A Comparative Study Between Classical Machine Vision and Neural Network Approaches for Robotic Pick-and-Place: An Industrial Use Case

In modern industrial environment, robotics plays a critical role in automating tasks such as assembly, inspection, and material handling, where performance is heavily based on computer vision. More precisely, it relies on it's state-of-the-art algorithms, including feature-based detection, 3D reconstruction, and clustering methods. However, due to the inherent uncertainty of real-world environments, the high variability of industrial cases, and the growing complexity of robotic systems, industry has increasingly shifted toward data-driven approaches, particularly neural networks. The objective of this thesis is to present and evaluate two distinct approaches to solving a robotic pick-and-place problem: one using classical machine vision algorithms and the other based on neural network models.
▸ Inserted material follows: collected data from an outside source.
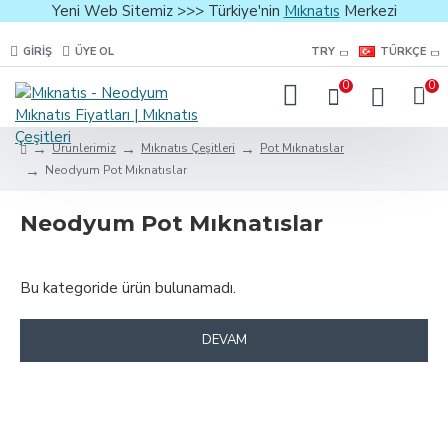
Yeni Web Sitemiz >>> Türkiye'nin
Mıknatıs
Merkezi
GIRIŞ
ÜYE OL
TRY
TÜRKÇE
0
0
Ürünlerimiz
Mıknatıs Çeşitleri
Pot Mıknatıslar
Neodyum Pot Mıknatıslar
Neodyum Pot Mıknatıslar
Bu kategoride ürün bulunamadı.
DEVAM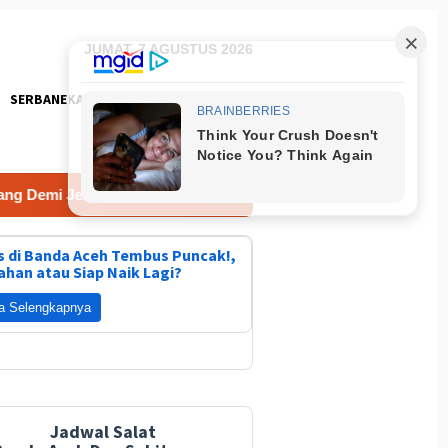
JUMAT, 7 AGUSTUS 2026
SERBANEKA
FOTO
emi Jembatan
 di Banda Aceh Tembus Puncak!,
ahan atau Siap Naik Lagi?
a Selengkapnya
Jadwal Salat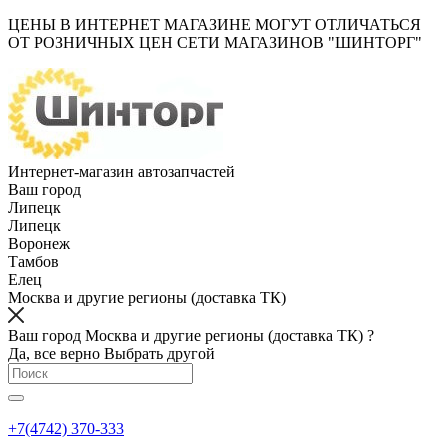
ЦЕНЫ В ИНТЕРНЕТ МАГАЗИНЕ МОГУТ ОТЛИЧАТЬСЯ
ОТ РОЗНИЧНЫХ ЦЕН СЕТИ МАГАЗИНОВ "ШИНТОРГ"
Интернет-магазин автозапчастей
Ваш город
Липецк
Липецк
Воронеж
Тамбов
Елец
Москва и другие регионы (доставка ТК)
Ваш город Москва и другие регионы (доставка ТК) ?
Да, все верно
Выбрать другой
+7(4742) 370-333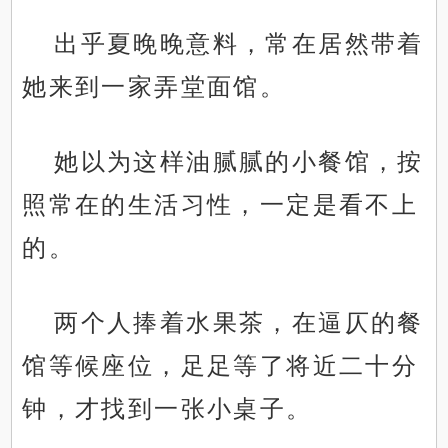
出乎夏晚晚意料，常在居然带着
她来到一家弄堂面馆。
她以为这样油腻腻的小餐馆，按
照常在的生活习性，一定是看不上
的。
两个人捧着水果茶，在逼仄的餐
馆等候座位，足足等了将近二十分
钟，才找到一张小桌子。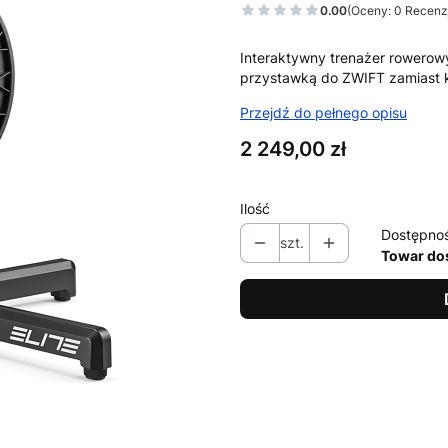
0.00
(Oceny: 0 Recenzj
Interaktywny trenażer rowerow
przystawką do ZWIFT zamiast 
Przejdź do pełnego opisu
Cena
2 249,00 zł
Ilość
Dostępno
szt.
Towar do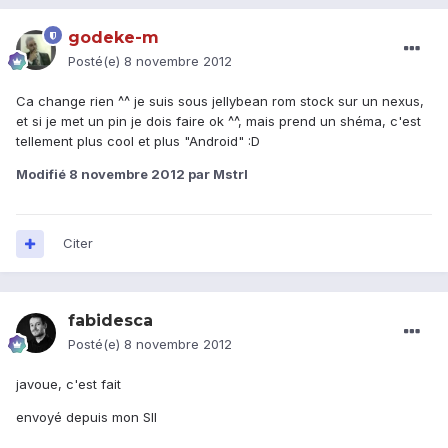
godeke-m
Posté(e)
8 novembre 2012
Ca change rien ^^ je suis sous jellybean rom stock sur un nexus,
et si je met un pin je dois faire ok ^^, mais prend un shéma, c'est
tellement plus cool et plus "Android" :D
Modifié
8 novembre 2012
par Mstrl
Citer
fabidesca
Posté(e)
8 novembre 2012
javoue, c'est fait
envoyé depuis mon SII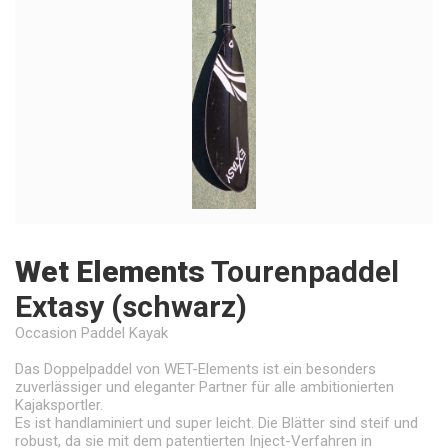
Wet Elements
Tourenpaddel
Extasy (schwarz)
Occasion Paddel Kayak
Das Doppelpaddel von WET-Elements ist ein besonders
zuverlässiger und eleganter Partner für alle ambitionierten
Kajaksportler.
Es ist handlaminiert und super leicht. Die Blätter sind steif und
robust, da sie mit dem patentierten Inject-Verfahren in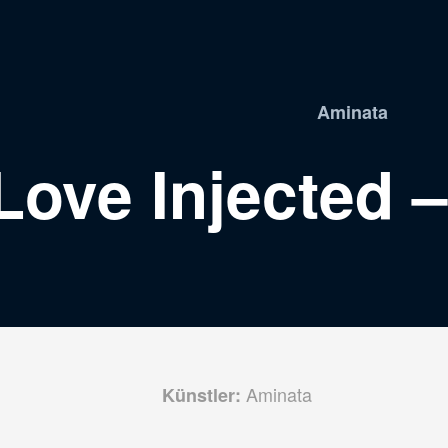
Aminata
Love Injected 
Aminata
Künstler: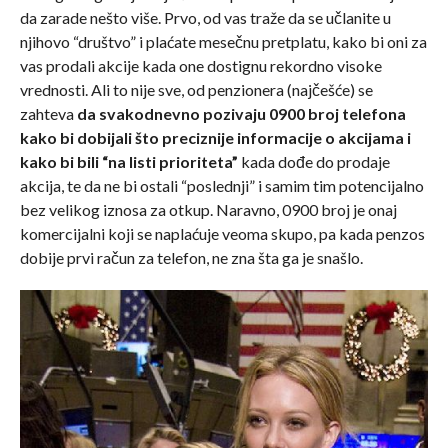
da zarade nešto više. Prvo, od vas traže da se učlanite u
njihovo “društvo” i plaćate mesečnu pretplatu, kako bi oni za
vas prodali akcije kada one dostignu rekordno visoke
vrednosti. Ali to nije sve, od penzionera (najčešće) se
zahteva
da svakodnevno pozivaju 0900 broj telefona
kako bi dobijali što preciznije informacije o akcijama i
kako bi bili “na listi prioriteta”
kada dođe do prodaje
akcija, te da ne bi ostali “poslednji” i samim tim potencijalno
bez velikog iznosa za otkup. Naravno, 0900 broj je onaj
komercijalni koji se naplaćuje veoma skupo, pa kada penzos
dobije prvi račun za telefon, ne zna šta ga je snašlo.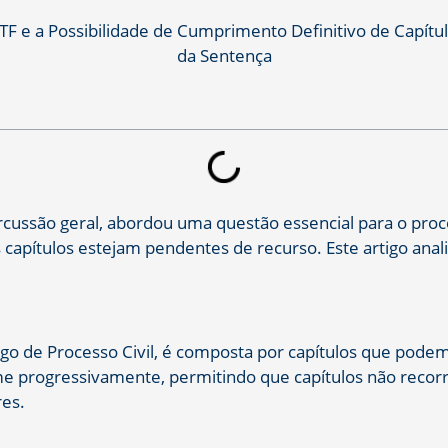
ussão geral, abordou uma questão essencial para o process
apítulos estejam pendentes de recurso. Este artigo anali
igo de Processo Civil, é composta por capítulos que podem
rme progressivamente, permitindo que capítulos não reco
res.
The machine vision pipeline applies traditional techniques such as point cloud processing, geometric feature extraction, and clustering, while the neural network pipeline leverages deep learning architectures for object detection and pose estimation. The overall system is structured to solve three subtasks: (1) detection of metal profiles in 3D point clouds and clustering of relevant points, (2) estimation of the positions and orientations of detected objects in space, and (3) decision of the grasping positions by the robot on the profile. Both approaches are compared with respect to detection accuracy, pose estimation reliability, computational efficiency, and robustness to environmental variability in industrial settings. The results provide a systematic analysis of the strengths and limitations of each approach, highlighting scenarios where classical vision remains efficient and interpretable, as well as cases where neural networks demonstrate superior adaptability and robustness. The findings aim to guide the selection of appropriate computer vision methods for robotic pick-and-place tasks in industrial applications.